Naturally, the important question remains: does binding of these cannabinoid acids decrease or even prevent infection by SARS-CoV-2? To answer this, viral infection assays were carried out by incubating the live virus with either CBGA, CBDA, or DMSO as a negative control before infecting mammalian cells. Because THCA-A is considered a controlled substance, it could not be obtained in high enough quantities for the assays. At 24 hours post-infection, the cells were stained with a dye that binds specifically to viral RNA to visualize the amount of viral RNA in the cells (Figure 2). This revealed a large decrease in viral RNA between the negative control cells and the cells with virus particles that were incubated with CBGA and CBDA, supporting that the cannabinoid acids prevent infection by the SARS-CoV-2 virus. To quantify the IC50, or the concentration of ligand required to inhibit 50% of the virus activity, focus forming assays were performed in which the virus is incubated with different concentrations of CBGA and CBDA before cell infection. The number of infected cells is then quantified through binding of an antibody with specificity to the SARS-CoV-2 virus, leading to a change in fluorescence depending on the concentration of virus present (Figure 3). Most significantly, this assay shows that CBGA and CBDA have similar inhibitory effects against the original, alpha, and beta variants of SARS-CoV-2. Because the virus mutates rapidly, this is very encouraging, as the cannabinoids could be used as a line of defense for multiple variants and may be effective against future variants as well.

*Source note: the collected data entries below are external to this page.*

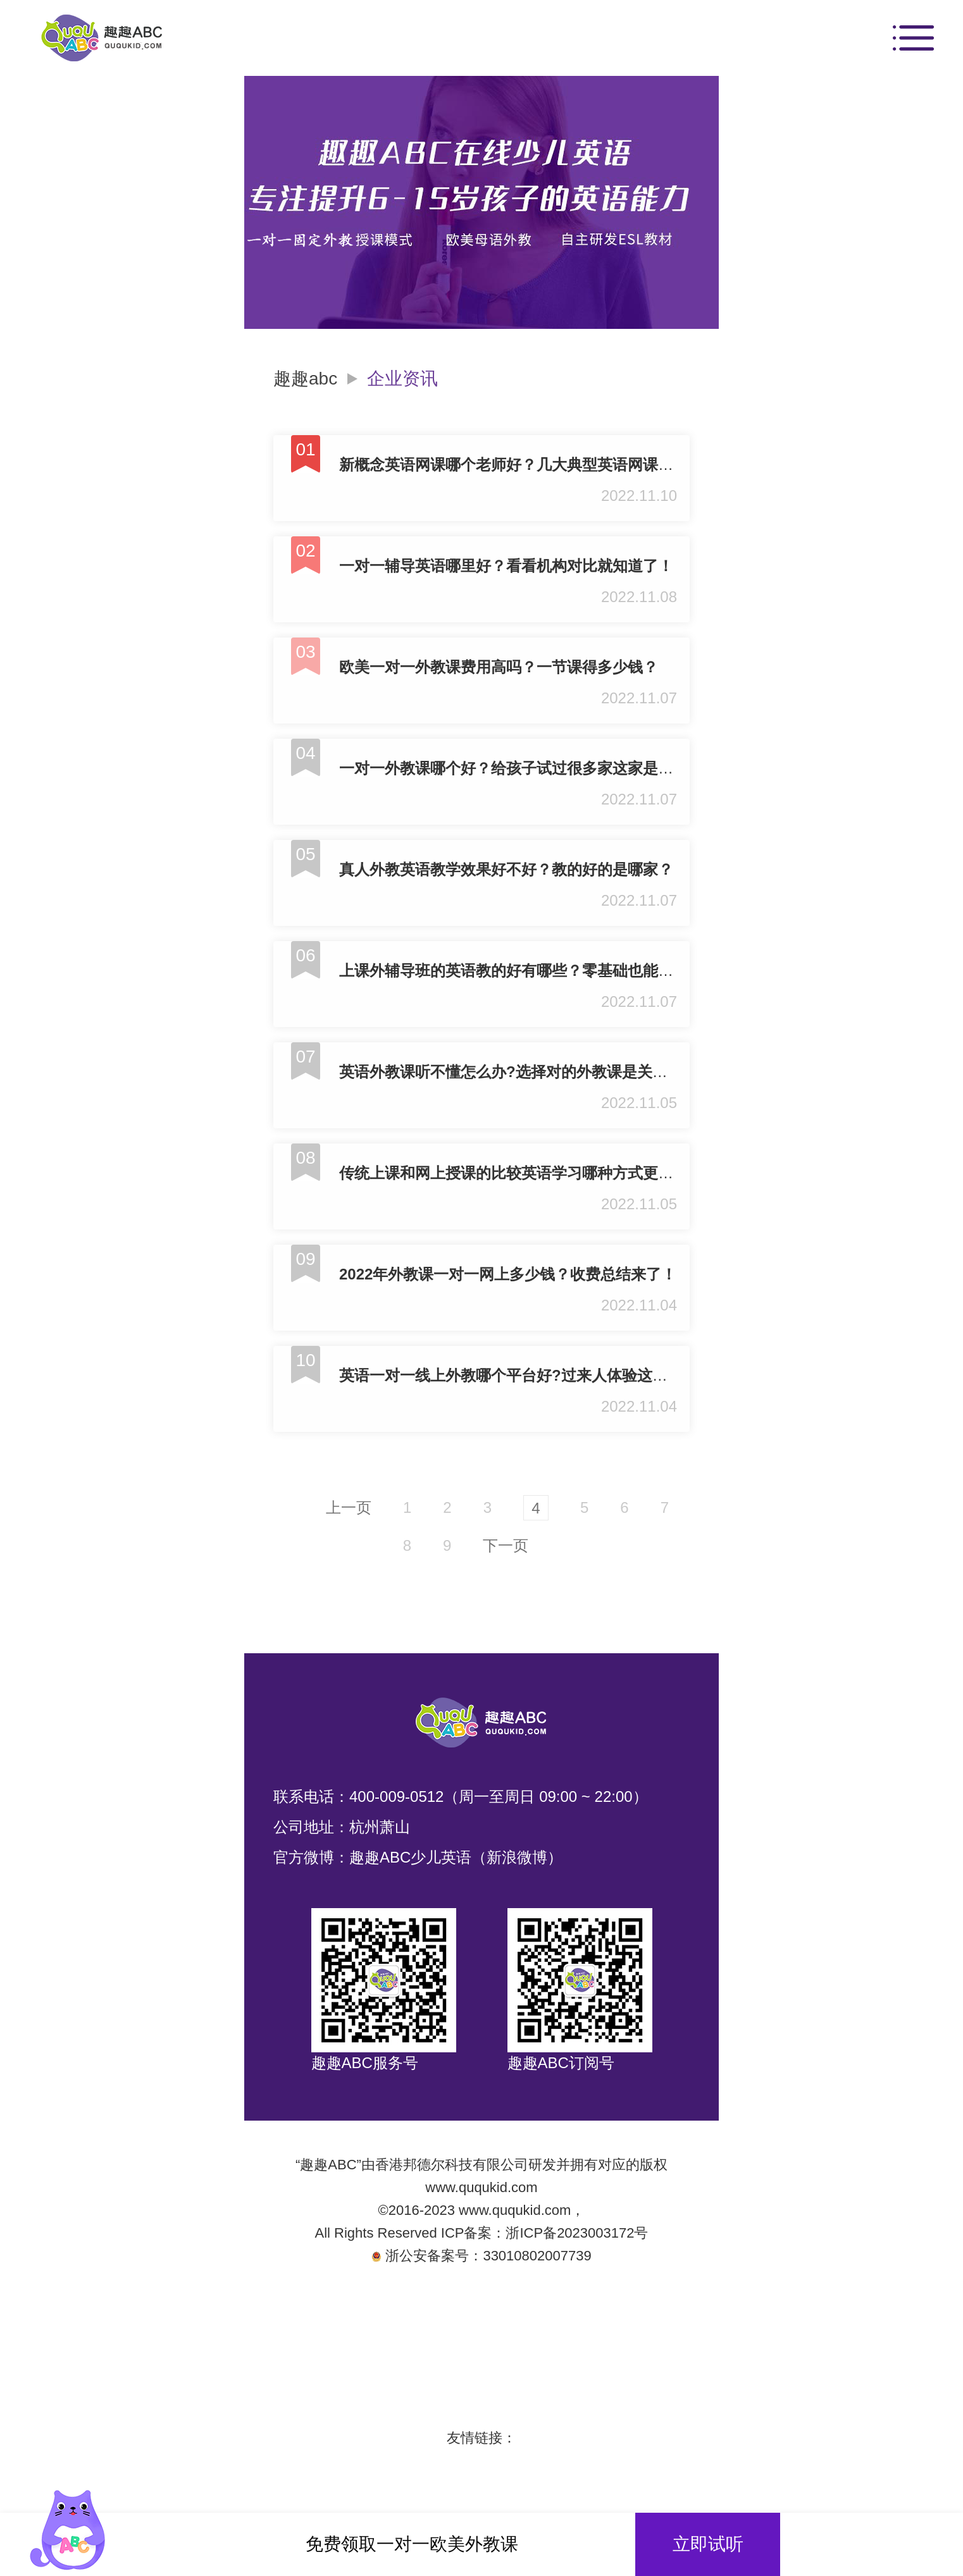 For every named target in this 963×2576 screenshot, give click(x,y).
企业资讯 (402, 378)
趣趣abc (305, 378)
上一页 (348, 1507)
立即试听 (708, 2544)
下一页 (505, 1545) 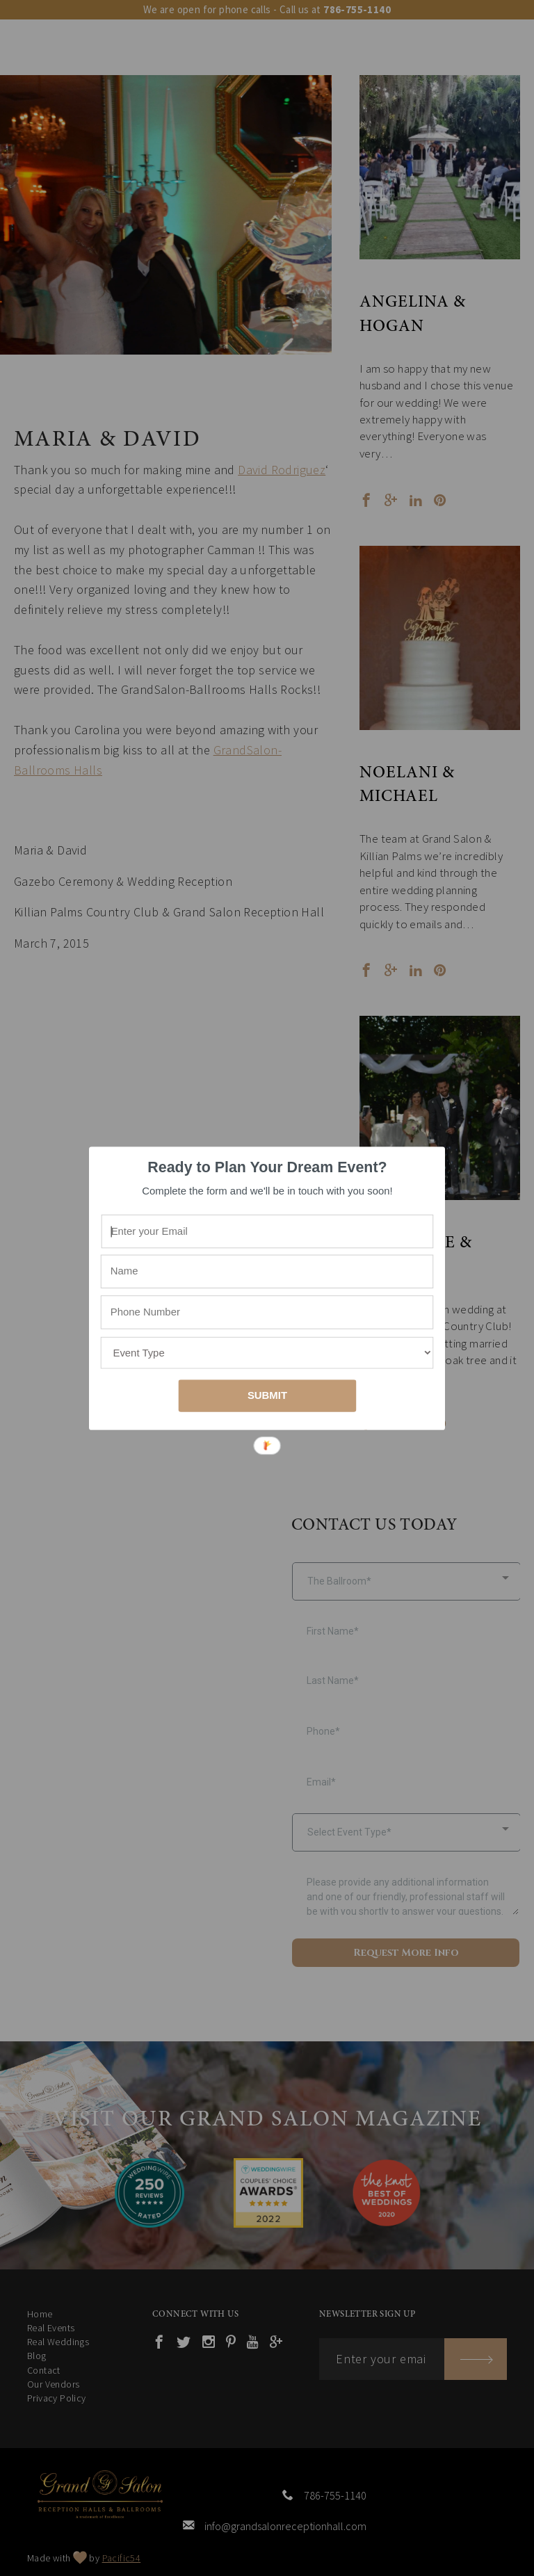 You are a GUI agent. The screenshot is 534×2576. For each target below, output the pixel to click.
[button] (268, 1167)
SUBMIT (267, 1395)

Ultimately, the authors show that both CBGA and CBDA could act as potent inhibitors of SARS-CoV-2 infection. While they note that the IC50s of the cannabinoids are high, they propose that it is still potentially clinically achievable, suggesting that paired with other defenses such as vaccination, these cannabinoids are a great opportunity for continued treatment of SARS-CoV-2.
(1) Newman, D. J.; Cragg, G. M. Natural Products as Sources of New Drugs over the Nearly Four Decades from 01/1981 to 09/2019. J. Nat. Prod. 2020, 83 (3), 770–803.
(2) Bérdy, J. Thoughts and facts about antibiotics: Where we are now and where we are heading. J. Antibiot. 2012. 65, 385–395.
(3) Boopathi, S.; Poma, A. B.; Kolandaivel, P. Novel 2019 coronavirus structure, mechanism of action, antiviral drug promises and rule out against its treatment. J. Biomol. Struct. Dyn. 2020. 39 (9), 3409-3418.
(4) van Breemen, R. B.; Muchiri, R. N.; Bates, T. A.; Weinstein, J. B.; Leier, H. C.; Farley, S.; Tafesse, F. G. Cannabinoids Block Cellular Entry of SARS-CoV-2 and the Emerging Variants. J. Nat. Prod. 2022. 85 (1), 176-184.